The Confederate plating studies continued under Klemann (1879-1955), a major New York dealer, and Edward Knapp (1878-1940), a railroad lawyer whose cover collection dispersal in 1941 was the first major cover auction since the Seybold sale.  In addition to work on the general issues, Knapp plated the 5-cent New Orleans Postmaster Provisional.  More recently work was done on plating the 10-cent Confederate frameline by Robert Wiseman, the 5-cent blue by Leonard Hartmann, and the 2-cent and 20-cent greens by myself.

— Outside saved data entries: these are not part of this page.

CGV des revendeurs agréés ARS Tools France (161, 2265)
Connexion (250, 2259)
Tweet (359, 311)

Dr. Chase’s plating of the 1-cent 1851 plate I early was sold in 1925 to stockbroker Stanley B. Ashbrook (1882-1957), who had published a small pamphlet on the 1-cent. In 1938, financed by Saul Newbury, Ashbrook published his major two-volume opus on the 1-cent.  Having bought a small 1-cent collection from Ashbrook in 1952, Mortimer Neinken (1896-1984) became fascinated with this stamp and authored a revised plating in 1972.  In 1960 he had revised the Ashbrook/Perry work on plating of the 1855-59 10-cent stamp, and he also published a plating of the 12-cent value.

Another important pioneer in this field of new classicism was C. W. Bedford (1884-1932). His series on ‘Shift-Hunter Letters’ in the 1920s and 1930s was the direct pre­decessor of Loran C. “Cloudy” French’s 1979Encyclopedia of Plate Varieties on U.S. Bureau-Printed Postage Stamps, which was dedicated to Bedford.